In questi giorni di vita casalinga mi sono chiesto perché dipingo.
Sicuramente la vanità ha un suo ruolo, essere artista è fico, sentirsi chiamare maestro è appagante, ma la verità è che dipingere è come affrontare nello sport una gara individuale: i tuoi avversari sono i colori, la tela bianca, i pennelli e così via e gli strumenti sono la spatola i pennelli e la tavolozza ecc.

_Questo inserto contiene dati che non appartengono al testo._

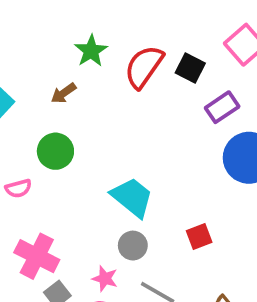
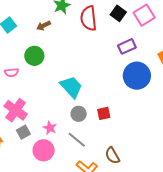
red semicircle: (144, 67) -> (89, 18), turned -50
black square: (190, 68) -> (118, 13), moved
gray circle: (133, 246) -> (79, 114), moved

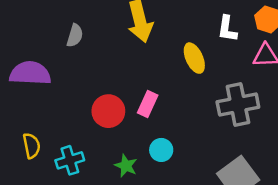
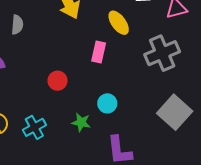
pink rectangle: (148, 104) -> (99, 52), moved
red circle: (108, 111) -> (58, 81), size x0.7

Sono avversari silenti ma potenti, è vero esistono regole, ma si prova a smontarle, colori freddi, caldi, colori primari o complementari, quante volte si sente l’espressione “è una tela bianca”, bene questo è il primo problema, iniziare un lavoro, anche se lo hai pensato a lungo, è una violenza contro te stesso, fare un segno su quel candore è una fatica che in definitiva mette in crisi ogni pensiero precedente, e normalmente quello che fai non ha alcun senso rispetto alle cose che avevi programmato. La forza viene ben sapendo che quello che fai è provvisorio, modificabile e davanti a te esiste il vuoto.

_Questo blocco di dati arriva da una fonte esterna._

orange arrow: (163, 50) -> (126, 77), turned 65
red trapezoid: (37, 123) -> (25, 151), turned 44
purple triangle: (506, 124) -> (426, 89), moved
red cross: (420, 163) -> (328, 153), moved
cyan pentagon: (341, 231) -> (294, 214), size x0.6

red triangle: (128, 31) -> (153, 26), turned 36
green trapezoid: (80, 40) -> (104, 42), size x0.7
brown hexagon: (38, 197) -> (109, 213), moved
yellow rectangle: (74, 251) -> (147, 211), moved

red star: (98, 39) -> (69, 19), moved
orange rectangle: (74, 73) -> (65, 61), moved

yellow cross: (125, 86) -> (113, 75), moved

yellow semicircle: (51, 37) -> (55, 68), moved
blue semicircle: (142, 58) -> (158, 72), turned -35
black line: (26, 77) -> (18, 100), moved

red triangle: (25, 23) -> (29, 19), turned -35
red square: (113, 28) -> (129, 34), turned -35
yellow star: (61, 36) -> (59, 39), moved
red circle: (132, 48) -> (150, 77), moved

E’ questo vuoto il fascino del dipingere, la mente entra in quello spazio vuoto e galleggia, sono un astronauta senza navicella, dipingi come se fosse l’unica cosa che esiste al mondo, la fame,le sofferenze , la sete e soprattutto il tempo non esiste più. E’ questo il momento terapeutico della pittura, lavori senza sosta, ma un appuntamento, un impegno ed ecco che devi interrompere il tutto.

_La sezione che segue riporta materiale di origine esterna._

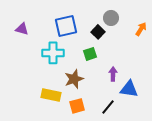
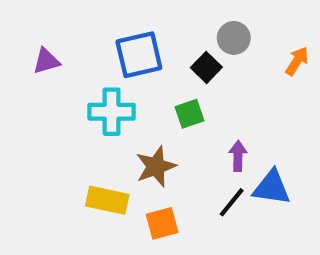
purple triangle: (22, 29) -> (46, 61), turned -32
black line: (108, 107) -> (232, 202), moved

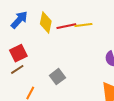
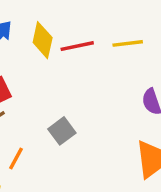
yellow line: (83, 25) -> (128, 43), moved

Come sarà la ripresa, sarai lo stesso, il tempo è cambiato, hai un dolorino che prima no avevi e devi andare avanti, l’incontro riprende e qui non esiste un arbitro che lancia la moneta per vedere chi inizia, qui sei tu solo e sei perdente comunque anche e soprattutto quando il tutto è finito, quel lavoro non ti appartiene più, rappresenta il passato nel presente sei solo e il futuro è un nuovo conflitto cosciente che sarà una nuova sconfitta.
Allora perché dipingo, sono consapevole che è un privilegio viaggiare nello spazio senza tempo.